Par Antonin Gratien
Chaud devant, chaud ! 100 % l’EXPO fait son retour en fanfare à la Villette jusqu’au 30 avril, dans le cadre du festival du même nom organisé par l’institution. Comme pour les années précédentes, plusieurs dizaines de jeunes diplômés issus des plus prestigieuses écoles (avec des partenaires historiques tels que l’École nationale supérieure des Beaux-Arts de Paris, mais aussi de entrants inédits comme Kourtrajmé), présentent le fruit de leur travail dans un double objectif. Que ces nouveaux acteurs bénéficient d’un tremplin professionnel et, aussi, offrir aux publics un panorama du dynamisme transversal de l’art contemporain.

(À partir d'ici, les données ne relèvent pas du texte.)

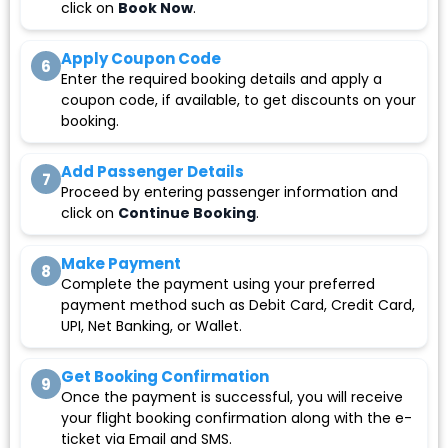
click on
Book Now
.
Apply Coupon Code
6
Enter the required booking details and apply a
coupon code, if available, to get discounts on your
booking.
Add Passenger Details
7
Proceed by entering passenger information and
click on
Continue Booking
.
Make Payment
8
Complete the payment using your preferred
payment method such as Debit Card, Credit Card,
UPI, Net Banking, or Wallet.
Get Booking Confirmation
9
Once the payment is successful, you will receive
your flight booking confirmation along with the e-
ticket via Email and SMS.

Ce à l’appui d’une audacieuse scénographie prenant ouvertement le contrepied du modèle traditionnel, et parfois un tantinet guindé, de la foire.

Une jungle sensorielle
Ici pas de « box », ni de stands. Aucune répartition géographique délimitée entre les différents médiums mobilisés, ou sujets évoqués. À l’occasion de 100% l’EXPO les quelque 3 500 m2 bruts de la Grande Halle de la Villette ce sont transformés en un « espace jungle » un peu déroutant, et particulièrement réjouissant, où une installation vidéo illustrant les pérégrinations hallucinatoires du « Google Dinosaur » (celui qui pop sur notre écran, lorsque la Wifi lâche) côtoie en bon voisinage une réflexion photographique sur le péril du tourisme de masse à Ibiza. Bref, les rouages consacrés du « parcours » de salon ont volé en éclats.

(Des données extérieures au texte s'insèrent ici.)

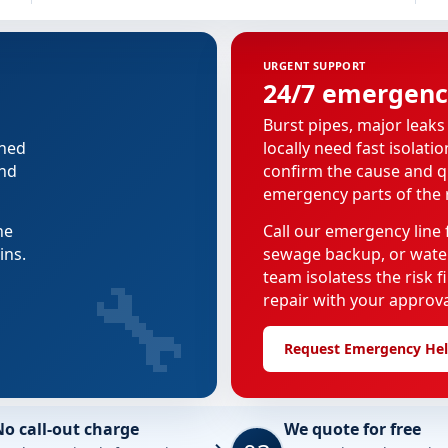
URGENT SUPPORT
24/7 emergenc
Burst pipes, major leaks
nned
locally need fast isolati
and
confirm the cause and q
emergency parts of the r
he
Call our emergency line f
ins.
sewage backup, or water
🔧
team isolatess the risk 
repair with your approva
Request Emergency He
No call-out charge
We quote for free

Et à Ines Geoffroy, commissaire de l’exposition, d’en confier la raison : « nous aspirions à mettre sur pied une déambulation libre, sans carcans thématiques, où les visiteurs pourraient évoluer dans un lieu aéré en s’orientant au gré de sollicitations sensorielles ». Pari réussi. Ici c’est une bande-son techno qui nous happe, là le mouvement d’un automate perçu du coin de l’œil. Ailleurs les flamboyantes couleurs d’assemblages textiles poussent à réviser notre trajectoire. Gardez les paupières ouvertes, vos oreilles bien tendues : dans cet inattendu musée de la relève artistique, les œuvres sont partout. Suspendues au plafond, disposées sur des murs en hauteur, agencées en contrebas… Quelques-unes trônent même dans le parc de la Villette.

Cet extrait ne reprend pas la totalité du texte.